_Exercise description_:
Starting at the line that contains "Apgnägg - Lizard", print every remaining line of the entries, unchanged, and output nothing more.

[Data entries]
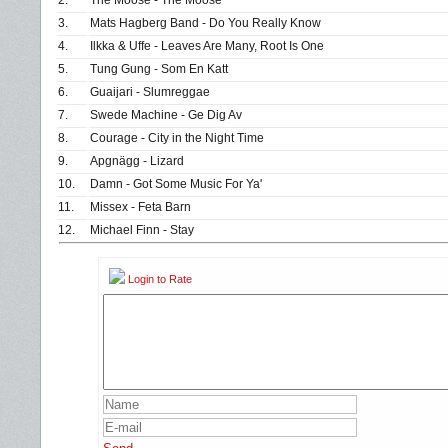
2.
The Moose - The Moose
3.
Mats Hagberg Band - Do You Really Know
4.
Ilkka & Uffe - Leaves Are Many, Root Is One
5.
Tung Gung - Som En Katt
6.
Guaijari - Slumreggae
7.
Swede Machine - Ge Dig Av
8.
Courage - City in the Night Time
9.
Apgnägg - Lizard
10.
Damn - Got Some Music For Ya'
11.
Missex - Feta Barn
12.
Michael Finn - Stay
Login to Rate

_Answer box_:
Apgnägg - Lizard
10.
Damn - Got Some Music For Ya'
11.
Missex - Feta Barn
12.
Michael Finn - Stay
Login to Rate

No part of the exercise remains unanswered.